At the same time, McCrory said he welcomed lawful protesters and applauded the nonviolent tone. "We ought to be very proud of ourselves here in North Carolina that we have not had violence," he said.
Still, he pivoted to say he agreed with law enforcement's decision to arrest protesters, even though the Wake County district attorney has suggested citations are more appropriate. "I believe if people break the law, they should be arrested," he said.
McCrory used the term "respect" often -- ignoring his earlier comments about "outsiders" that the demonstrators took as an insult and a survey of those in attendance that proved such a label untrue.
"There is respectful debate and respectful differences of how we achieve our goals in this state and this nation," he said. "One thing I've always done in public service is show respect to those who disagree with me."

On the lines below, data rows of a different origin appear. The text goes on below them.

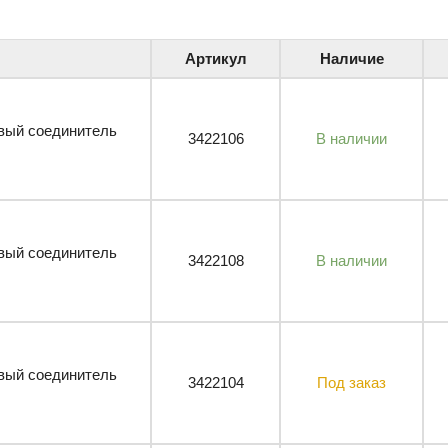
Артикул
Наличие
вый соединитель
3422106
В наличии
вый соединитель
3422108
В наличии
вый соединитель
3422104
Под заказ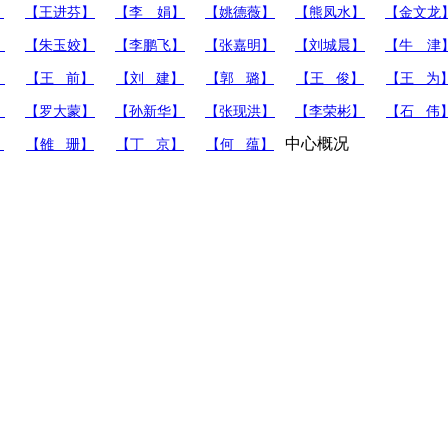
】
【王进芬】
【李 娟】
【姚德薇】
【熊凤水】
【金文龙
】
【朱玉姣】
【李鹏飞】
【张嘉明】
【刘城晨】
【牛 津
】
【王 前】
【刘 建】
【郭 璐】
【王 俊】
【王 为
】
【罗大蒙】
【孙新华】
【张现洪】
【李荣彬】
【石 伟
中心概况
】
【雒 珊】
【丁 京】
【何 蕴】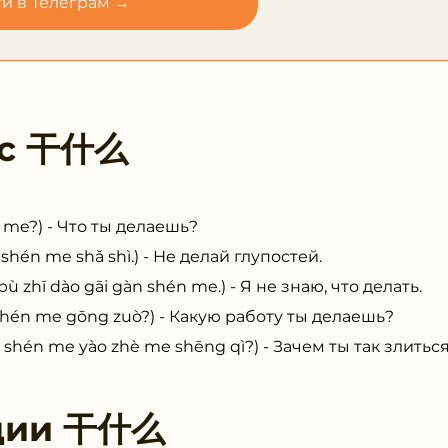
и в Телеграм →
 с
干什么
e?) - Что ты делаешь?
n me shǎ shì.) - Не делай глупостей.
 dào gāi gàn shén me.) - Я не знаю, что делать.
n me gōng zuò?) - Какую работу ты делаешь?
 me yào zhè me shēng qì?) - Зачем ты так злитьс
ции
干什么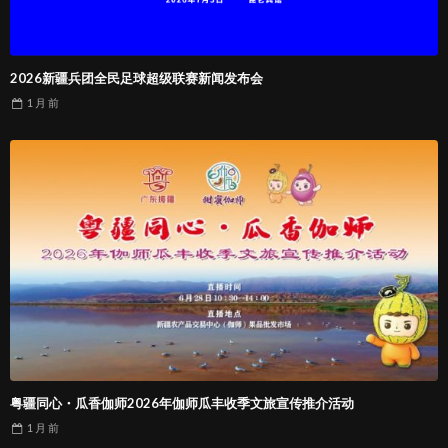
2026新疆兵团全民足球超级联赛新闻发布会
1 月
前
粤疆同心・瓜香伽师2026年伽师瓜丰收季文旅宣传推介活动
1 月
前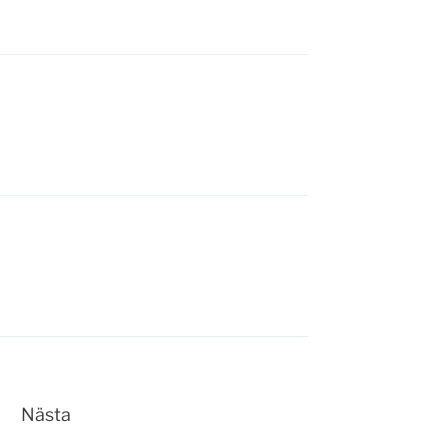
Nästa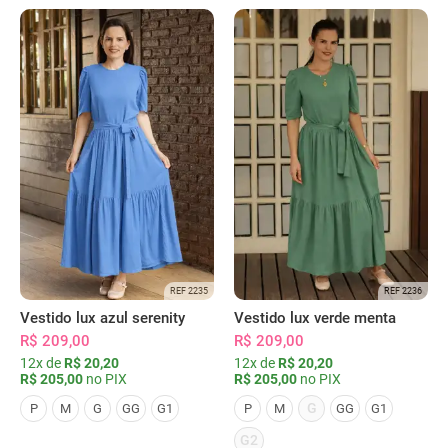
REF 2235
REF 2236
Vestido lux azul serenity
Vestido lux verde menta
R$ 209,00
R$ 209,00
12x de
R$ 20,20
12x de
R$ 20,20
R$ 205,00
no PIX
R$ 205,00
no PIX
G
P
M
G
GG
G1
P
M
GG
G1
G2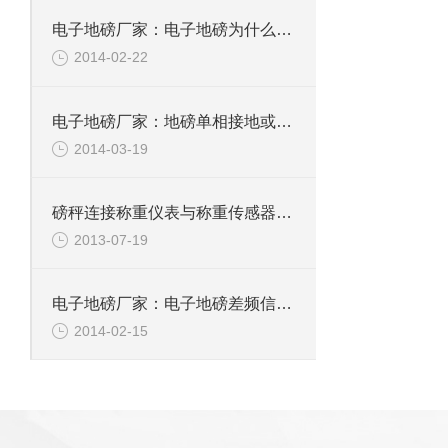
电子地磅厂家：电子地磅为什么会有这样的误差？
2014-02-22
电子地磅厂家：地磅单相接地或间歇性电弧接地
2014-03-19
磅秤连接称重仪表与称重传感器的电缆线
2013-07-19
电子地磅厂家：电子地磅差频信号的频率丈量
2014-02-15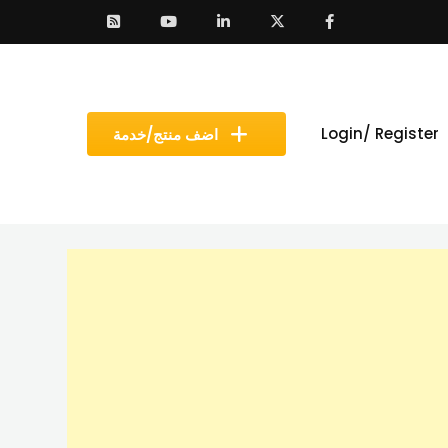
Login/ Register
اضف منتج/خدمة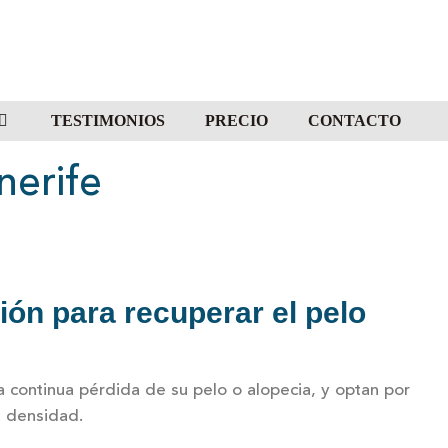
TESTIMONIOS
PRECIO
CONTACTO
nerife
ión para recuperar el pelo
continua pérdida de su pelo o alopecia, y optan por
u densidad.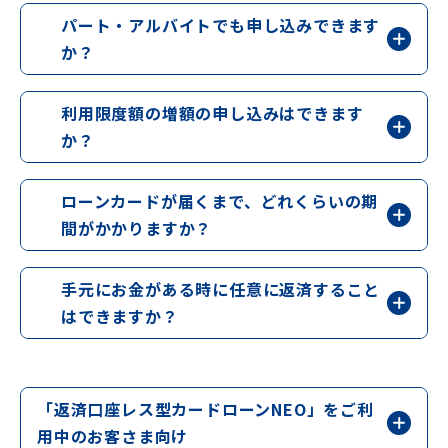
パート・アルバイトでも申し込みできます
か？
利用限度額の増額の申し込みはできます
か？
ローンカードが届くまで、どれくらいの期
間がかかりますか？
手元にお金がある時に任意に返済すること
はできますか？
「返済口座レス型カードローンNEO」をご利
用中のお客さま向け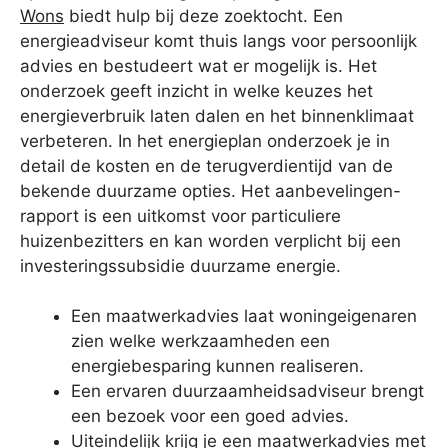
Wons
biedt hulp bij deze zoektocht. Een
energieadviseur komt thuis langs voor persoonlijk
advies en bestudeert wat er mogelijk is. Het
onderzoek geeft inzicht in welke keuzes het
energieverbruik laten dalen en het binnenklimaat
verbeteren. In het energieplan onderzoek je in
detail de kosten en de terugverdientijd van de
bekende duurzame opties. Het aanbevelingen-
rapport is een uitkomst voor particuliere
huizenbezitters en kan worden verplicht bij een
investeringssubsidie duurzame energie.
Een maatwerkadvies laat woningeigenaren
zien welke werkzaamheden een
energiebesparing kunnen realiseren.
Een ervaren duurzaamheidsadviseur brengt
een bezoek voor een goed advies.
Uiteindelijk krijg je een maatwerkadvies met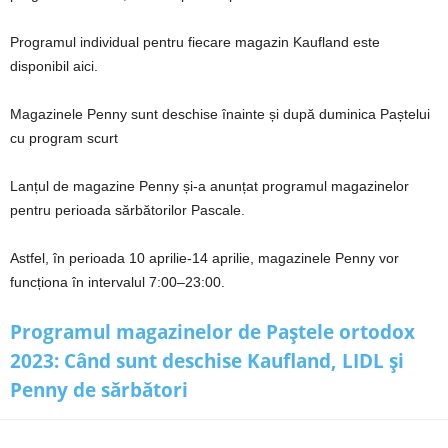
Programul individual pentru fiecare magazin Kaufland este
disponibil aici.
Magazinele Penny sunt deschise înainte și după duminica Paștelui
cu program scurt
Lanțul de magazine Penny și-a anunțat programul magazinelor
pentru perioada sărbătorilor Pascale.
Astfel, în perioada 10 aprilie-14 aprilie, magazinele Penny vor
funcționa în intervalul 7:00–23:00.
Programul magazinelor de Paștele ortodox
2023: Când sunt deschise Kaufland, LIDL și
Penny de sărbători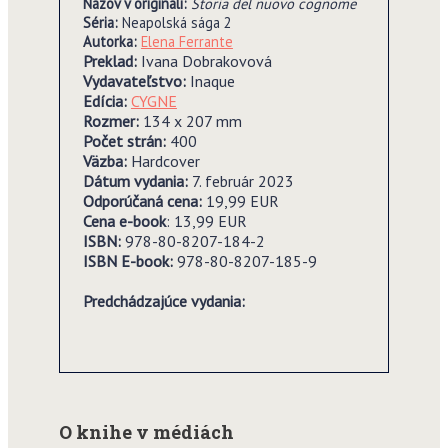
Názov v origináli:
Storia del nuovo cognome
Séria:
Neapolská sága 2
Autorka:
Elena Ferrante
Preklad
:
Ivana Dobrakovová
Vydavateľstvo:
Inaque
Edícia:
CYGNE
Rozmer:
134 x 207 mm
Počet strán:
400
Väzba:
Hardcover
Dátum vydania:
7. február 2023
Odporúčaná cena:
19,99 EUR
Cena e-book
: 13,99 EUR
ISBN:
978-80-8207-184-2
ISBN E-book:
978-80-8207-185-9
Predchádzajúce vydania:
O knihe v médiách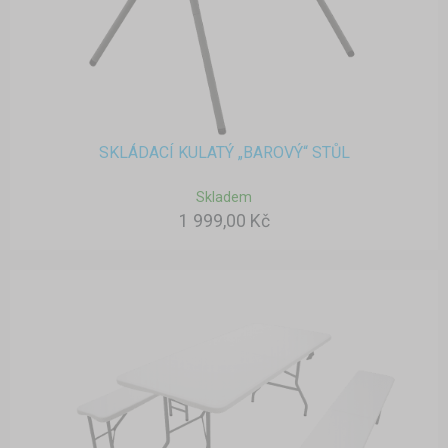
SKLÁDACÍ KULATÝ „BAROVÝ“ STŮL
Skladem
1 999,00 Kč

McCrory also said he "met with many protesters on many different issues." But the leading opposition groups organizing the rallies, such as the N.C. NAACP, said McCrory has not met with them since the legislative session started.
The governor's office said McCrory has repeatedly met with protesters, including as recently as Saturday night in Charlotte at the Jazz Club, where he talked to three women who were attending the protests. He also spoke with a Charlotte pastor about them in June, a spokeswoman said.